I had no idea that flipping eggs was such a seriously difficult thing to do. Our third daughter, Tired of Being Youngest, is in culinary school, and this quarter's project involves creating egg dishes of all sorts, with a major emphasis on being able to flip the egg product, spatula free, by synergizing one's wrist movement with the frying pan.
It's one thing dropping fabric from a basket all over the beach;
To this end, Tired of Being Youngest practices with a piece of bread in the frying pan, the latter which she sets on the kitchen counter and picks up every time she walks by.
Flip. Flip.

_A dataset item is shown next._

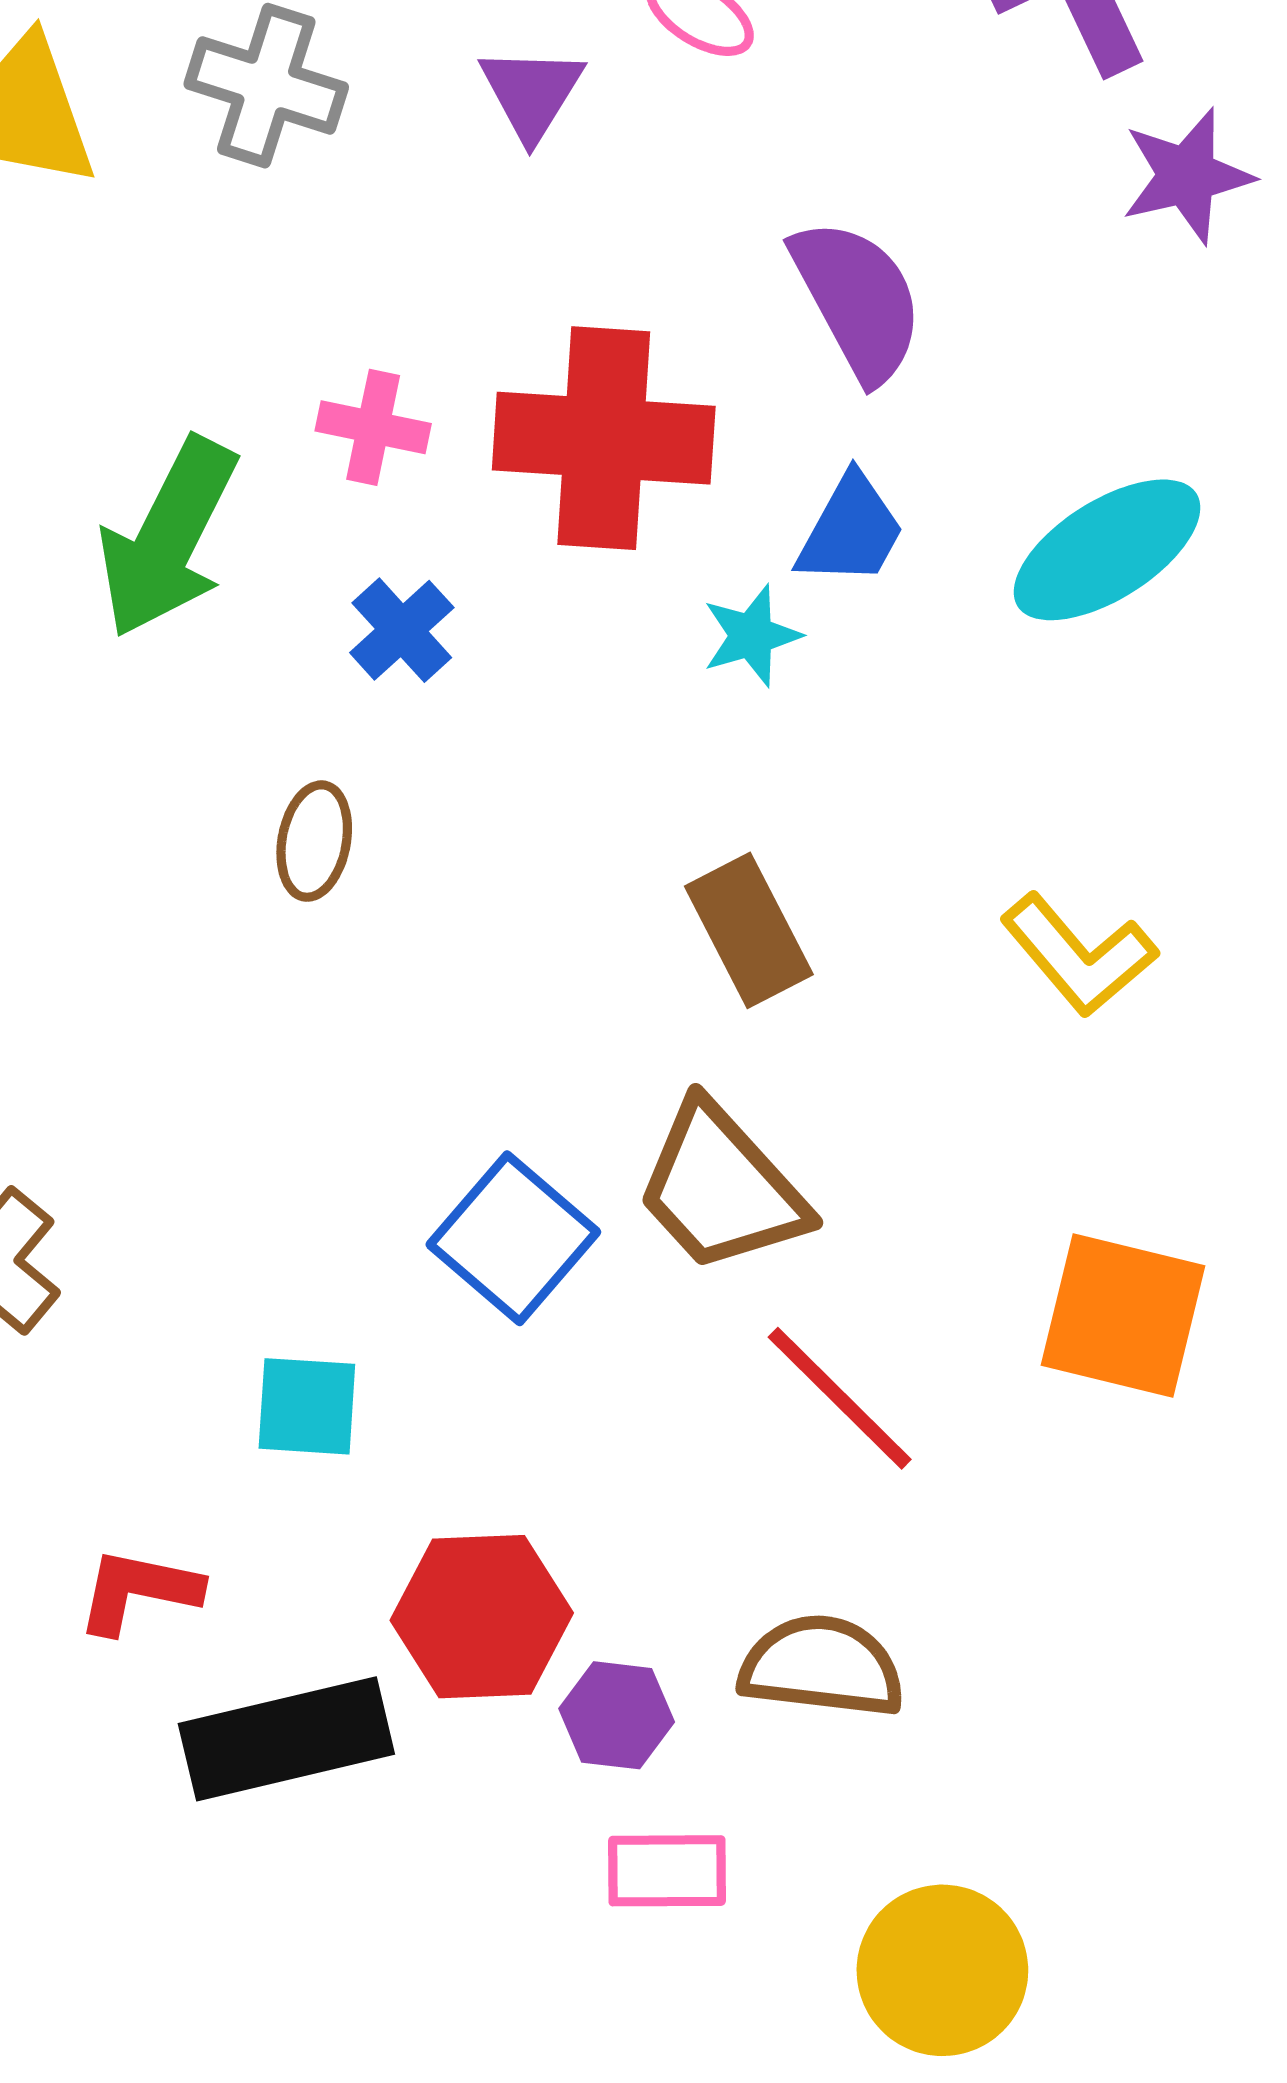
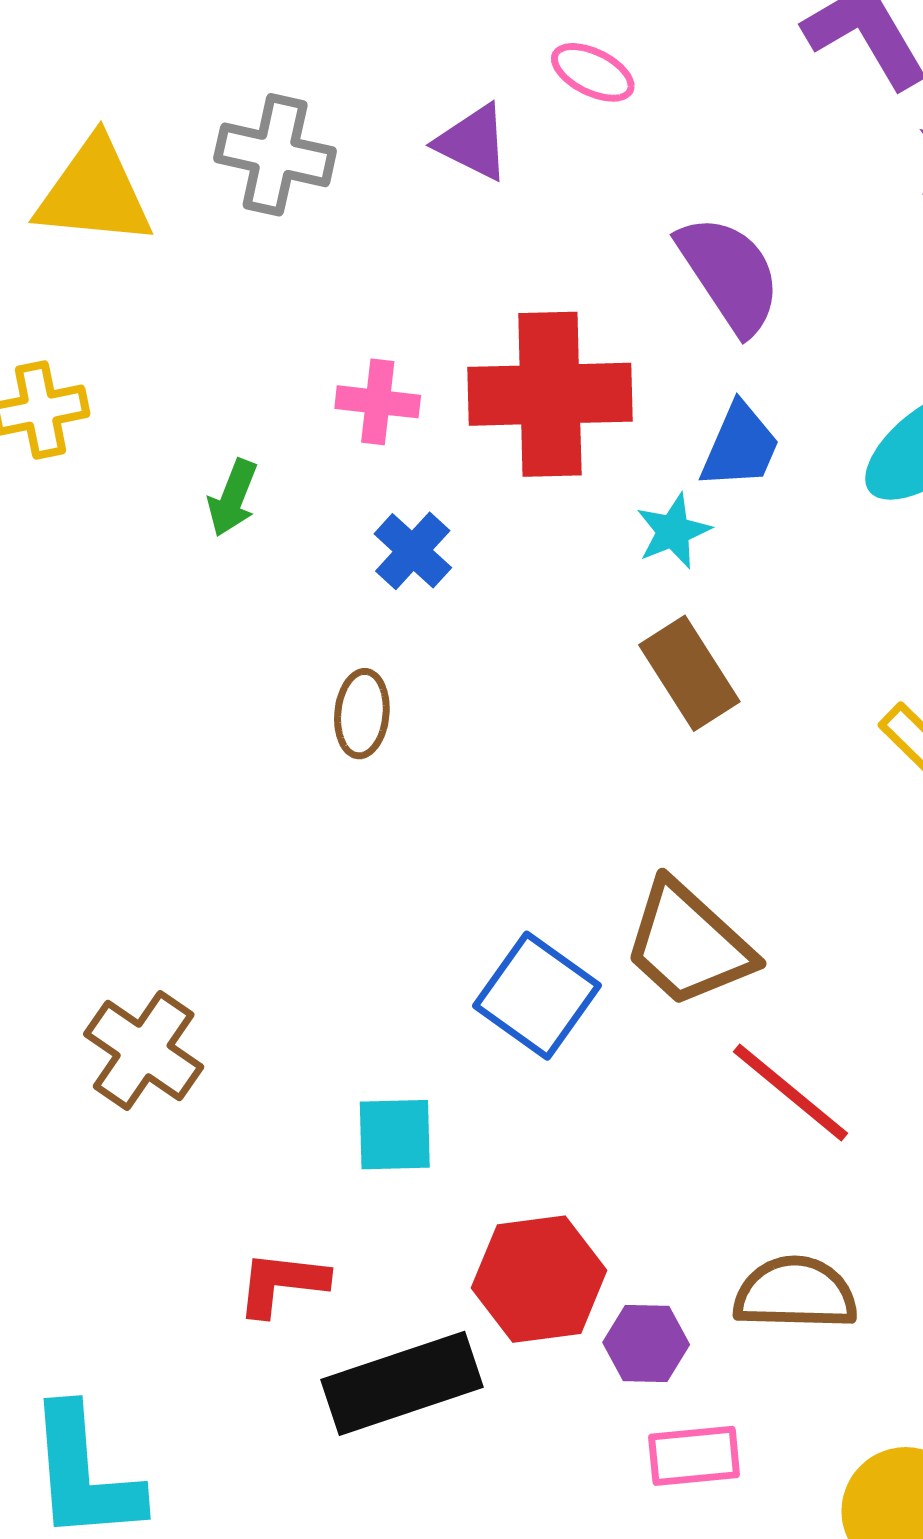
purple triangle: (532, 93) -> (473, 142), turned -30
green arrow: (168, 538) -> (233, 498), size x0.5
brown rectangle: (749, 930) -> (689, 673), moved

Flip.
I hear this throughout the day and one time, surreptitiously when no one was looking, I picked up the pan and gave a flick of the wrist myself. Thank God there wasn't a real egg in there.
Okay, so maybe you don't eat eggs, and if you do, you're fine using the spatula — I really only like my eggs scrambled, after all (TOBY is incensed with me — "Who's going to eat my practice projects?" she asks). But the point of today's article has less to do with culinary techniques as it has to do with the concept of practicing:
To get good at anything, from flipping eggs to perfecting oil painting techniques to creating complete artworks, takes practice, practice, and practice, and sometimes, that practice doesn't involve real eggs, but a slice of bread.
Translation: paint a lot, but not necessarily with the idea of selling everything you paint. Some of those works are practice pieces, and when you look at the finished product, you feel that you have literally splattered eggs about. But you keep at it — flipping, flipping, flipping — and you get better and better, until one day — that fried egg goes soaring into the air, gracefully pirouettes, and lands, cleanly, in the middle of the pan.